Grade: A
Classic Review Speed-Run! I have work in an hour but I spent all of yesterday at work listening to Selected Ambient Works 85-92 by Aphex Twin and writing down my thoughts in my iPhone notes and on the back of a piece of paper. Let’s bring it back to the year it was released for just a moment, 1992. MTV was at its peak of relevance and so was raving. Groups like The Prodigy and 808 State were absolutely massive, inescapable forces of this new movement of electronic sound. While those groups tended to gravitate more towards the spotlight and ended up getting massively popular due to that, other acts found their niches and never let go. Take The KLF, or Ireland’s Aphex Twin for example. Aphex Twin, born Richard D. James was born in the underground and never left. Legend has it that while studying at Cornwall College in England, he DJed numerous secret raves in the Cornish free party scene. According to Wikipedia (my best friend when it comes to speed running classic reviews), his studied and obsessive knowledge in the genres of acid and house brought him to a state where he decided that he wanted to make something of his own. Uninspired by anything, according to him, he dropped his first release in 1991, the Analogue Bubblebath EP under the moniker The Aphex Twin. Right out of the gate, he was coming with heat. I mean, I have still never heard anything as simultaneously as accessible and alien as “Entrance To Exit (with Schizophrenia)”. He was onto something, is my point.
In 1992, Twin really popped the fuck off in a major way. With two stellar EPs for R&S full of rave-ready jams and his first full length LP, SAWs 85-92, he slowly started to become the subject of many think pieces about the changing climate of British electronic music. While the Richard D. James rabbit hole certainly goes quite deep, with multiple projects under different names like AFX, Blue Calx, The Dice Man and Polygon Window, for this review I will focus on his most concise, grounded and accessible release to date. SAWs 85-92 is a blueprint for modern producers, switching between the lanes of ambient and house with each track. The first song, which is also his most streamed, “Xtal”, is all you need to hear to be addicted to his music. The track is 5-minutes of meditative bliss, establishing hardware like the Roland R8 drum machine and the DX100 synthesizer as just a few of his many tools. “Xtal” and many of the other songs on SAWs exist in a space that is between dance and nerdy tinkering, which is colloquially known as “IDM” or intelligent dance music. Other producers in this genre, like Autechre and LFO, were very well known at the time, but Aphex Twin still remains my absolute favorite, and that opinion is grounded in the perfection of this record.
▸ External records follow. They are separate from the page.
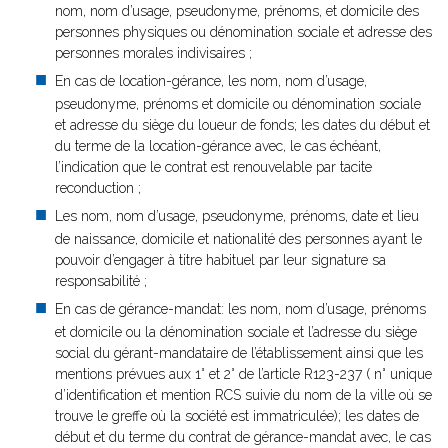
nom, nom d’usage, pseudonyme, prénoms, et domicile des
personnes physiques ou dénomination sociale et adresse des
personnes morales indivisaires ;
En cas de location-gérance, les nom, nom d’usage,
pseudonyme, prénoms et domicile ou dénomination sociale
et adresse du siège du loueur de fonds; les dates du début et
du terme de la location-gérance avec, le cas échéant,
l’indication que le contrat est renouvelable par tacite
reconduction ;
Les nom, nom d’usage, pseudonyme, prénoms, date et lieu
de naissance, domicile et nationalité des personnes ayant le
pouvoir d’engager à titre habituel par leur signature sa
responsabilité ;
En cas de gérance-mandat: les nom, nom d’usage, prénoms
et domicile ou la dénomination sociale et l’adresse du siège
social du gérant-mandataire de l’établissement ainsi que les
mentions prévues aux 1° et 2° de l’article R123-237 ( n° unique
d’identification et mention RCS suivie du nom de la ville où se
trouve le greffe où la société est immatriculée); les dates de
début et du terme du contrat de gérance-mandat avec, le cas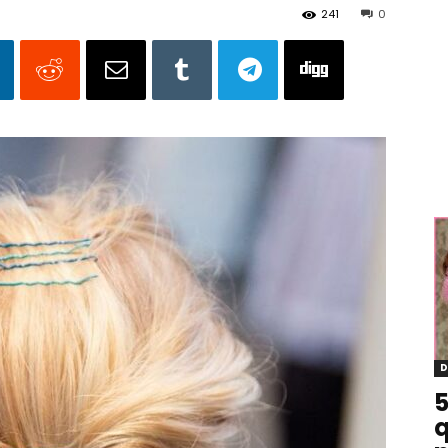
241
0
D
5
q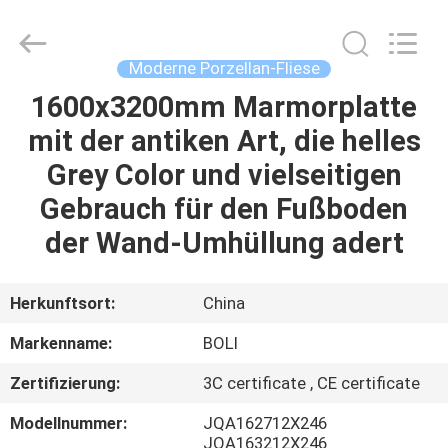
FOSHAN
BOLI
CERAMICS
CO.,LTD..
All
Moderne Porzellan-Fliese
Rights
Reserved.
1600x3200mm Marmorplatte
ZU
mit der antiken Art, die helles
HAUSE
Grey Color und vielseitigen
PRODUKTE
Gebrauch für den Fußboden
der Wand-Umhüllung adert
VIDEOS
Herkunftsort:
China
ÜBER
Markenname:
BOLI
UNS
Zertifizierung:
3C certificate , CE certificate
WERKSBESICHTIGUNG
Modellnummer:
JQA162712X246
JQA163212X246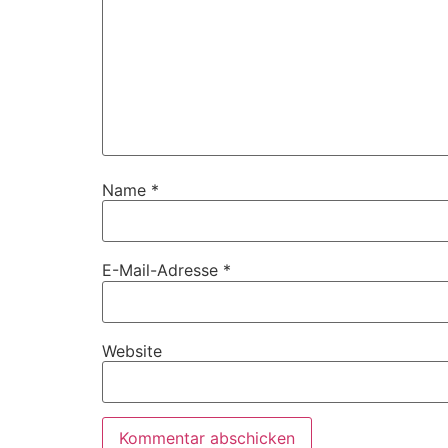
Name
*
E-Mail-Adresse
*
Website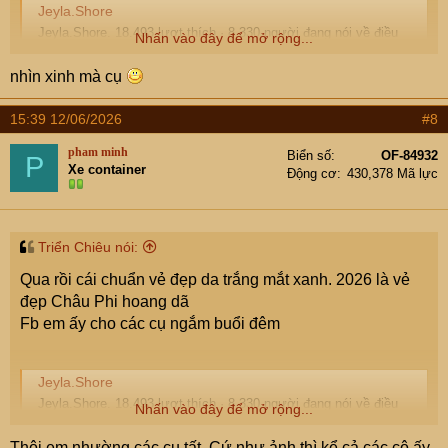
Jeyla.Shore
Jeyla.Shore. 18.493 lượt thích · 8.330 người đang nói về điều
Nhấn vào đây để mở rộng...
này. ✨ brand ambassador aceaispark.com ✨ delulu style bestie
who actually pulls it off ✨ 22 • thrift queen • making trends
nhìn xinh mà cụ
wearable IRL 🖤
www.facebook.com
15:39 12/06/2026
#8
pham minh
Biển số
OF-84932
P
Xe container
Động cơ
430,378 Mã lực
Triển Chiêu nói:
Qua rồi cái chuẩn vẻ đẹp da trắng mắt xanh. 2026 là vẻ
đẹp Châu Phi hoang dã
Fb em ấy cho các cụ ngắm buổi đêm
Jeyla.Shore
Jeyla.Shore. 18.493 lượt thích · 8.330 người đang nói về điều
Nhấn vào đây để mở rộng...
này. ✨ brand ambassador aceaispark.com ✨ delulu style bestie
who actually pulls it off ✨ 22 • thrift queen • making trends
Thôi em nhường các cụ tất. Cứ như ảnh thì kể cả các cô ấy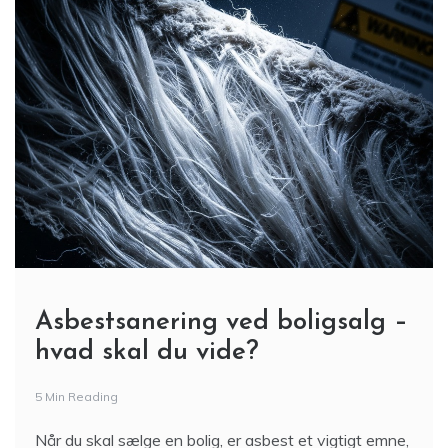
Asbestsanering ved boligsalg –
hvad skal du vide?
5 Min Reading
Når du skal sælge en bolig, er asbest et vigtigt emne,
som både sælger og køber bør være opmærksomme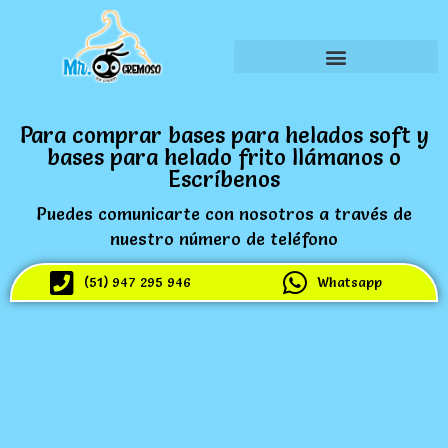
Para comprar bases para helados soft y
bases para helado frito llámanos o
Escríbenos
Puedes comunicarte con nosotros a través de
nuestro número de teléfono
(51) 947 295 946
Whatsapp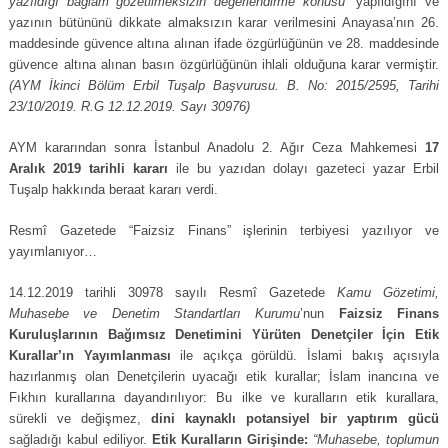
yazıldığı bağlam gözetilmeksizin değerlendirme konusu”
yapıldığını ve
yazının bütününü dikkate almaksızın karar verilmesini Anayasa’nın 26.
maddesinde güvence altına alınan ifade özgürlüğünün ve 28. maddesinde
güvence altına alınan basın özgürlüğünün ihlali olduğuna karar vermiştir.
(AYM İkinci Bölüm Erbil Tuşalp Başvurusu. B. No: 2015/2595, Tarihi
23/10/2019. R.G 12.12.2019. Sayı 30976)
AYM kararından sonra İstanbul Anadolu 2. Ağır Ceza Mahkemesi
17
Aralık 2019 tarihli kararı
ile bu yazıdan dolayı gazeteci yazar Erbil
Tuşalp hakkında beraat kararı verdi.
Resmî Gazetede “Faizsiz Finans” işlerinin terbiyesi yazılıyor ve
yayımlanıyor…
14.12.2019 tarihli 30978 sayılı Resmî Gazetede
Kamu Gözetimi,
Muhasebe ve Denetim Standartları Kurumu
’nun
Faizsiz Finans
Kuruluşlarının Bağımsız Denetimini Yürüten Denetçiler İçin Etik
Kurallar’ın Yayımlanması
ile açıkça görüldü. İslami bakış açısıyla
hazırlanmış olan Denetçilerin uyacağı etik kurallar; İslam inancına ve
Fıkhın kurallarına dayandırılıyor: Bu ilke ve kuralların etik kurallara,
sürekli ve değişmez,
dini kaynaklı potansiyel bir yaptırım gücü
sağladığı kabul ediliyor.
Etik Kuralların Girişinde:
“Muhasebe, toplumun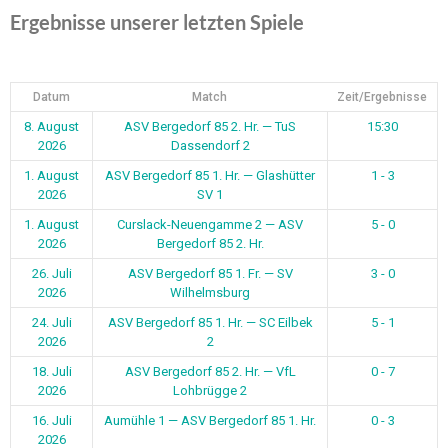
2026
Wilhelmsburg
24. Juli
ASV Bergedorf 85 1. Hr. — SC Eilbek
5 - 1
2026
2
18. Juli
ASV Bergedorf 85 2. Hr. — VfL
0 - 7
2026
Lohbrügge 2
16. Juli
Aumühle 1 — ASV Bergedorf 85 1. Hr.
0 - 3
2026
12. Juli
ASV Bergedorf 85 1. Hr. — Bostelbek
5 - 4
2026
1
12. Juli
ASV Bergedorf 85 2. Hr. — VSG
4 - 3
2026
Stapelfeld 2
10. Juli
ASV Bergedorf 85 1. Hr. — Preußen
7 - 1
2026
Hamburg 1
1
2
Weiter
BEITRAGSARCHIV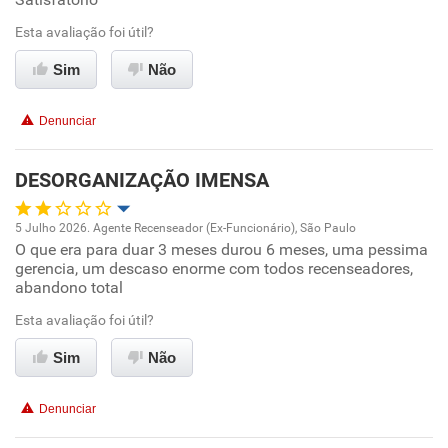
Benefícios
Esta avaliação foi útil?
Sim
Não
Recomenda esta empresa
Recomenda a diretoria
Denunciar
DESORGANIZAÇÃO IMENSA
5 Julho 2026. Agente Recenseador (Ex-Funcionário), São Paulo
O que era para duar 3 meses durou 6 meses, uma pessima
Oportunidade de promoção
gerencia, um descaso enorme com todos recenseadores,
abandono total
Ambiente de trabalho
Esta avaliação foi útil?
Conciliação com a vida familiar
Sim
Não
Benefícios
Denunciar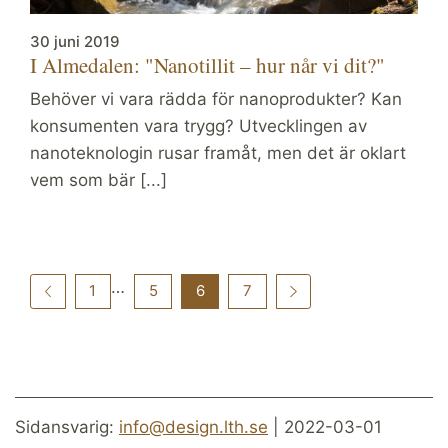
30 juni 2019
I Almedalen: "Nanotillit – hur når vi dit?"
Behöver vi vara rädda för nanoprodukter? Kan
konsumenten vara trygg? Utvecklingen av
nanoteknologin rusar framåt, men det är oklart
vem som bär [...]
…
1
5
6
7
Sidansvarig:
info@design.lth.se
| 2022-03-01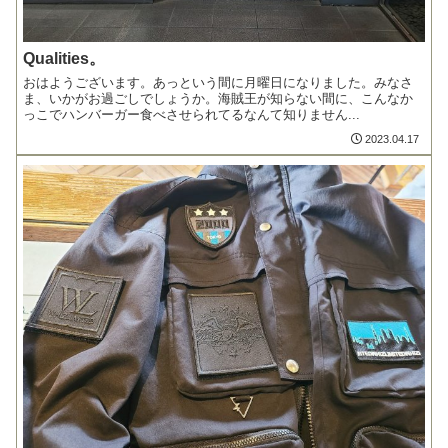
Qualities。
おはようございます。あっという間に月曜日になりました。みなさ
ま、いかがお過ごしでしょうか。海賊王が知らない間に、こんなか
っこでハンバーガー食べさせられてるなんて知りません...
2023.04.17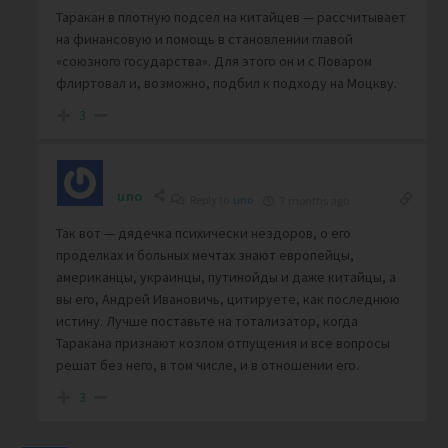
Таракан в плотную подсел на китайцев — рассчитывает
на финансовую и помощь в становлении главой
«союзного государства». Для этого он и с Поваром
флиртовал и, возможно, подбил к подходу на Моцкву.
3
uno
Reply to
uno
7 months ago
Так вот — дядечка психически нездоров, о его
проделках и больных мечтах знают европейцы,
американцы, украинцы, путинойды и даже китайцы, а
вы его, Андрей Ивановичь, цитируете, как последнюю
истину. Лучше поставьте на тотализатор, когда
Таракана признают козлом отпущения и все вопросы
решат без него, в том числе, и в отношении его.
3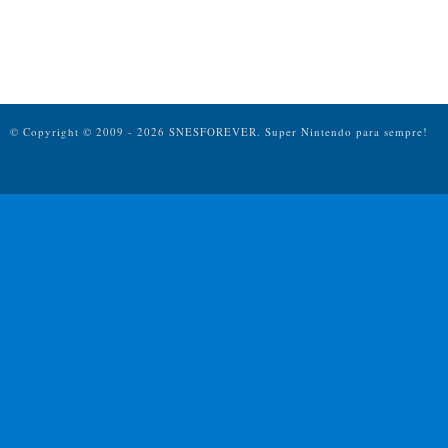
© Copyright © 2009 - 2026 SNESFOREVER.
Super Nintendo para sempre!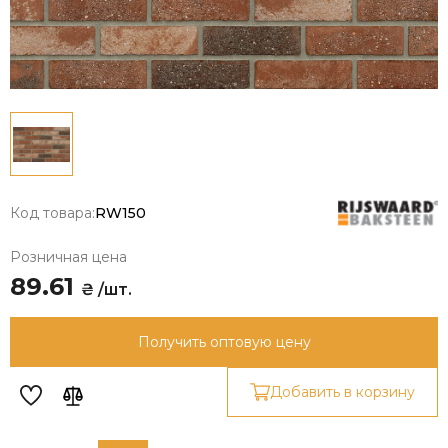
Код товара:
RW150
Розничная цена
89.61
₴ /шт.
Получить оптовую цену
Добавить в корзину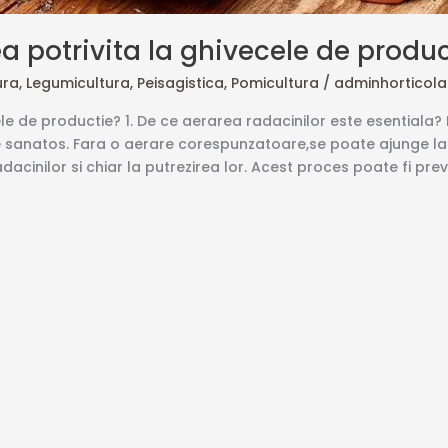
potrivita la ghivecele de produc
ura
,
Legumicultura
,
Peisagistica
,
Pomicultura
/
adminhorticol
e de productie? 1. De ce aerarea radacinilor este esentiala? 
te sanatos. Fara o aerare corespunzatoare,se poate ajunge l
dacinilor si chiar la putrezirea lor. Acest proces poate fi prev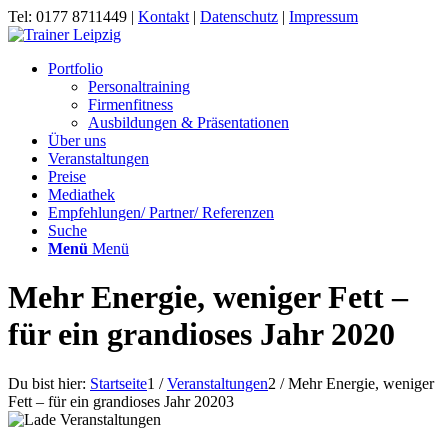
Tel: 0177 8711449 |
Kontakt
|
Datenschutz
|
Impressum
Portfolio
Personaltraining
Firmenfitness
Ausbildungen & Präsentationen
Über uns
Veranstaltungen
Preise
Mediathek
Empfehlungen/ Partner/ Referenzen
Suche
Menü
Menü
Mehr Energie, weniger Fett –
für ein grandioses Jahr 2020
Du bist hier:
Startseite
1
/
Veranstaltungen
2
/
Mehr Energie, weniger
Fett – für ein grandioses Jahr 2020
3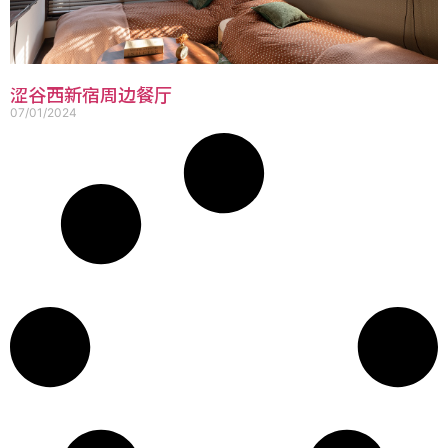
涩谷西新宿周边餐厅
07/01/2024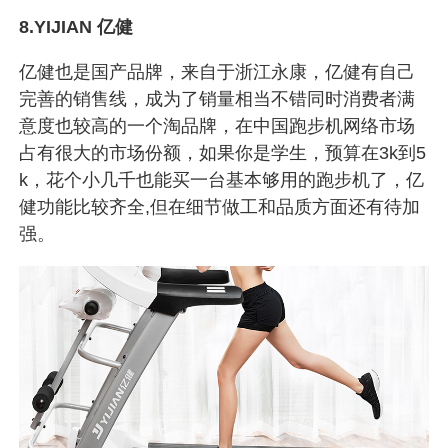
8.YIJIAN 亿健
亿健也是国产品牌，来自于浙江永康，亿健有自己
完善的销售线，成为了销量相当不错同时消费者满
意度也较高的一个淘品牌，在中国跑步机网络市场
占有很大的市场份额，如果你是学生，预算在3k到5
k，花个小几千也能买一台基本够用的跑步机了，亿
健功能比较齐全,但在细节做工和品质方面还有待加
强。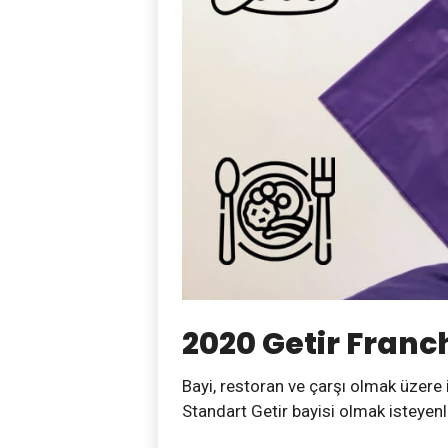
2020 Getir Franc
Bayi, restoran ve çarşı olmak üzere 
Standart Getir bayisi olmak isteyenl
As the record moves along, we start to hear some oddities that point towards a more eccentric future for Twin. Take the odd, repetitive looping of “Tha”, complete with it’s down low whisperings about trains, or “Heliosphan”, a track that feels like drifting a Mitsubishi Eclipse on a lake. Like The KLF, Twin also flirts quite a bit with this genre of stadium house, but does it in his own quirky way. “Pulsewidth” is a song meant to be played to a giant room, with those gorgeous synth melodies and bumping bass. There is a 1996 MTV interview where he talks about being annoyed that people dance to his music at concerts, but how could he be with such a groovy track like my favorite “Ptolemy”. Imagine being off a bean in the 1990s listening to this and NOT dancing? It is so rich, intersecting gurgling synths and serene synth pads with what sounds like MIDI flutes and snappy hi-hats and bells. While the majority of the arrangements on SAWs are quite simple, moments like are special in how they balance so much. As far as the songs themselves go, I tend to drift more towards the ones with bumping bass like “Ageispolis” and the acid fest “Green Calx”, but the most understated moments are just as essential. The Willy Wonka-sampling “We Are the Music Makers” with its jaunty little keys leans more towards the calmer side of things, but it is by no means “ambient”. It still knocks, as does the extremely creepy, shuffling “Schottkey 7th Path”. It’s also worth pointing out that nothing on this album really registers as “ambient” despite the title, it’s trickery on the part of James. It wasn’t until Selected Ambient Works Volume II that he really wholeheartedly went into that direction.
My least favorite song on the album is probably “Hedphelym”, but it’s hard to even knock that considering how deeply influential it probably was. This entire LP falls along those same lines, in my opinion. I would give an A (not an A+) just on a taste level, because compared to his other stuff, it is not as wild, experimental or unpredictable. My favorite Aphex Twin song of all time is “Cock/ver10” from his underrated LP Drukqs, a song that is completely insane and off the wall. It combines drum ‘n’ bass with acid in a way that no artist before or after him has ever replicated so perfectly. However, SAWs is still a GOATed album simply because it is such a blueprint as I stated earlier. It laid down the groundwork for so many artists, including modern ones like Ecco2k. Moments like “Xtal”, “Heliosphan” and “Ptolemy” are these perfect little isolated crystals of IDM that can be played in any setting and sound great. The album as a whole presents a versatile sound that never has and never will get old, it’s a relic of the past that sounds dated yet futuristic at the same time.